The play_game function is assessed by hand, rather than by automated testing.

How this coursework will be assessed
This coursework is worth 70 marks, and 70% of the course overall.

50 marks are for correctness of the functions defined in tasks 1-9. These will be tested in an automated way, as in the previous courseworks. The number of automatically assessed marks for each task 1-10 is shown above.

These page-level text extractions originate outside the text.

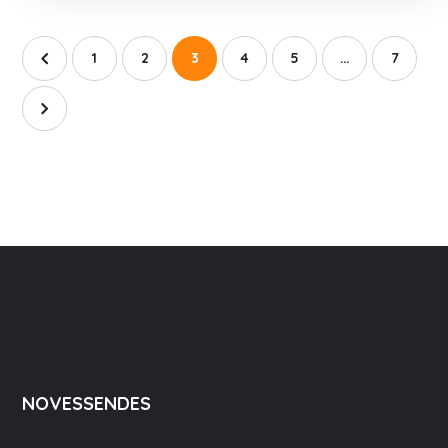
1
2
3
4
5
…
7
NOVESSENDES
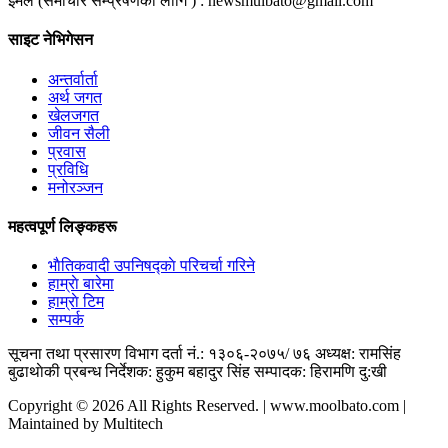
ईमेल (समाचार सम्प्रेषणका लागि ) :
newsmulbato@gmail.com
साइट नेभिगेसन
अन्तर्वार्ता
अर्थ जगत
खेलजगत
जीवन सैली
प्रवास
प्रविधि
मनोरञ्जन
महत्वपूर्ण लिङ्कहरू
भाैतिकवादी उपनिषद्काे परिचर्चा गरिने
हाम्राे बारेमा
हाम्राे टिम
सम्पर्क
सूचना तथा प्रसारण विभाग दर्ता नं.: १३०६-२०७५/ ७६
अध्यक्ष: रामसिंह
बुढाथाेकी
प्रबन्ध निर्देशक: हुकुम बहादुर सिंह
सम्पादक: हिरामणि दु:खी
Copyright © 2026 All Rights Reserved. | www.moolbato.com |
Maintained by Multitech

8 marks will be for the overall quality of experience of a player playing the game in Task 11. This will be assessed by humans, and will be based on:

Correct behaviour of the play_game function
Clear display of the board at appropriate points in the game
Clear prompts to the players throughout the game, for example when positions on the board are being requested
Appropriate handling of errors and clear error messages when invalid input is provided
12 marks will be for the quality of the code. This will be assessed by humans, and will be based on:

Clarity and precision of docstrings for each function
Clarity of comments elsewhere in the code that describe what the code is doing
Code quality. Code should be clear, efficient and easy to maintain. Marks may be lost for
Very inefficient algorithms
Code that is unnecessarily verbose or difficult to understand
Unnecessary duplication of code
The model answer to coursework 2, to be released during week 9, provides an example of good quality code, comments and docstrings

Before you submit…
Re-read the instructions carefully and make sure you have not missed anything.
Make sure you have filled out your name, student ID number, and email at the top of the code
Be sure to submit to Blackboard just the .py file containing the python code. Do not submit the code in any other format (for example, a screenshot, PDF, jupyer notebook or word document are not acceptable formats).